┌─ Given information

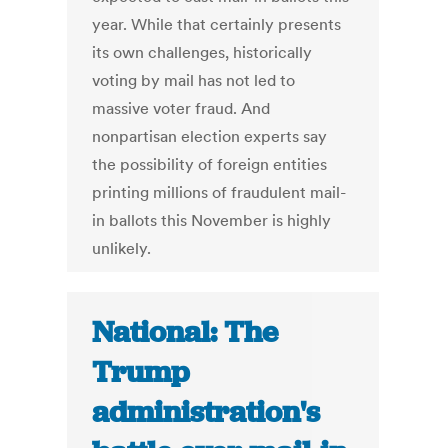
year. While that certainly presents
its own challenges, historically
voting by mail has not led to
massive voter fraud. And
nonpartisan election experts say
the possibility of foreign entities
printing millions of fraudulent mail-
in ballots this November is highly
unlikely.
National: The
Trump
administration's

└─

Check the entries above for the word "mail" and copy every line where it turns up.

> [Response to the exercise]:
voting by mail has not led to
printing millions of fraudulent mail-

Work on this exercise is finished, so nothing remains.